The Time Traveler's Wife

The Time Traveler’s Wife is a movie for people who aren’t really that into time travel. It avoids getting bogged down in the sci-fi specifics of its premise, in which a man named Henry (Eric Bana) spends his entire life jumping through time from one year to the next, and instead focuses on the emotional impact that has. The result is a film that’s kind of like The Notebook meets Quantum Leap, and not just because it co-stars Rachel McAdams. Yet director Robert Schwentke’s approach to Henry’s never ending time travel dilemma is simple and sentimental. After a summer full of overly complicated and utterly empty robotic explosions, it’s a welcome relief.

Unfortunately before it can get good, Time Traveler’s Wife begins with one of the worst cinematic sins. If there are people in a car and they’re happy, we know they’re going to die. It’s a scene that’s been done to death so many times it’s expected. No one ever shows families riding around on screen unless something horrible is about to happen to them. It’s a cliché well past its expiration date, but it’s on full display here as six-year-old Henry’s first leap through time happens to help him escape danger. Luckily the clichés stop there, mostly. Stick with it.

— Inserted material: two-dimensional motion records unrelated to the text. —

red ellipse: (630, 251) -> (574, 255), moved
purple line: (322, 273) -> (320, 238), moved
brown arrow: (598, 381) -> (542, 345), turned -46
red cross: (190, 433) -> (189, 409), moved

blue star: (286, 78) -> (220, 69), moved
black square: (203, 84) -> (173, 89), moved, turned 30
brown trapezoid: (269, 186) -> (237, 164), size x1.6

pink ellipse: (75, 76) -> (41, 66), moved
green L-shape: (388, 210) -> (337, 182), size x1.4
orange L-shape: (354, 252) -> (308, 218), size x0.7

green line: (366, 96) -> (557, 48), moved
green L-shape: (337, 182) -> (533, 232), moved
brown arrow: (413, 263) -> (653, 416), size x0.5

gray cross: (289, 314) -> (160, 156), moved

Henry grows up, never knowing when he’ll fade from sight only to reappear in a different decade, leaving a pile of clothes behind. As any good time traveler knows, you can’t take your pants and so Henry’s life is one of constant nudity. He fades away, appears somewhere else, and instantly begins a mad dash to find underwear. He’s forced to become a thief and an expert lock pick, smashing car windows and breaking down doors to grab covering wherever he can find it. Sometimes he’s lucky and he’s drawn back to familiar places, places where he’s learned to leave clothing. Like gravity, certain locations draw him to them and he’ll jump back to them over and over again, sometimes in different years, sometimes into the same year where he’ll bizarrely, encounter an older or younger version of himself.

But Henry’s time traveling adventures aren’t really the focus of this story and we see them only in brief glimpses because soon, he meets a girl. When Clare sees him in the Library where fortunately, he had clothing stashed amongst the books, she’s known him his entire life. To him, she’s a perfect stranger. Year later during her first meeting with him, their roles are reversed. And so their romance travels in strange loops of disjointed moments, their love controlled by fate. Clare struggles to accept that she never knows when he’ll be there or for that matter how old he’ll be when he is, and Henry keeps jumping through time, out of control and headed for a future which cannot be escaped.

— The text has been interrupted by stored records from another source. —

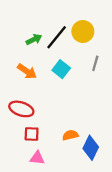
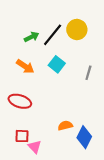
gray line: (95, 63) -> (88, 73), moved
red square: (32, 134) -> (22, 136), moved
pink triangle: (37, 158) -> (35, 147), turned 40

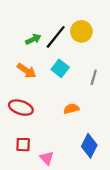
orange semicircle: (65, 126) -> (71, 109), moved
pink triangle: (35, 147) -> (47, 158), moved

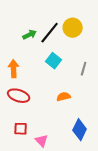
orange arrow: (26, 71) -> (14, 69), moved, turned -126

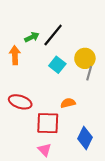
yellow circle: (73, 28) -> (85, 58), moved
orange arrow: (14, 69) -> (15, 55), moved
red square: (21, 129) -> (48, 123), moved, size x1.6

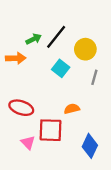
orange arrow: (15, 55) -> (16, 58), turned 90
yellow circle: (85, 58) -> (85, 49), moved
pink triangle: (45, 150) -> (28, 143), moved

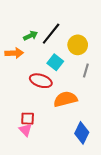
red ellipse: (21, 108) -> (41, 81), moved
orange semicircle: (72, 109) -> (65, 99), size x1.6
red square: (50, 130) -> (28, 119), moved, size x0.6

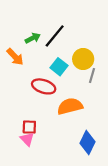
yellow circle: (78, 45) -> (83, 59), moved
orange arrow: (14, 53) -> (15, 57), turned 48

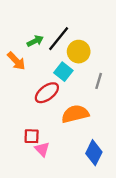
yellow circle: (83, 59) -> (79, 52), moved
red ellipse: (44, 86) -> (47, 93), turned -55
pink triangle: (27, 139) -> (42, 149), moved

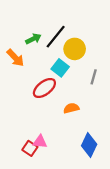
orange semicircle: (75, 114) -> (71, 108), size x0.6
red square: (32, 136) -> (30, 148), moved, turned 32
pink triangle: (42, 149) -> (40, 142), turned -40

It sounds complicated but the specifics don’t matter. All that matters is that Henry appears, disappears, and can’t control when it happens. He gets married, tries to have a family, tries to grow old, but no matter how hard he and Clare try nothing is ever normal. It’s a strange problem with a very simple, love conquers all message. It’s the movie Benjamin Button should have been, the story of people connecting and holding on, an intimate portrayal of family life repeatedly interrupted by bizarre events. If there’s a failing in the film it’s that it often pulls away when it should push. It’s a tear-jerker, sure, but it could easily have left the audience a complete and total wreck. Instead it holds back, minimizing some of the more dire aspects of the book it’s based on, and passing up opportunities to show the darkest side of Henry’s problem. The consequences of the life he’s forced to live are blunted, in favor of focusing on his relationship with Clare, home alone again.

Yet The Time Traveler’s Wife earns its tears and perhaps by dulling some of the story’s edge we’re saved from a tale which might otherwise have slid past beautifully bittersweet into the realm of disturbingly dark depression. Instead it’s a sad but satisfyingly romantic tale of two people whose love is a slave to the cruel whims of unpredictable chance. Grab a box of Kleenex and drown happily in star-crossed sentiment.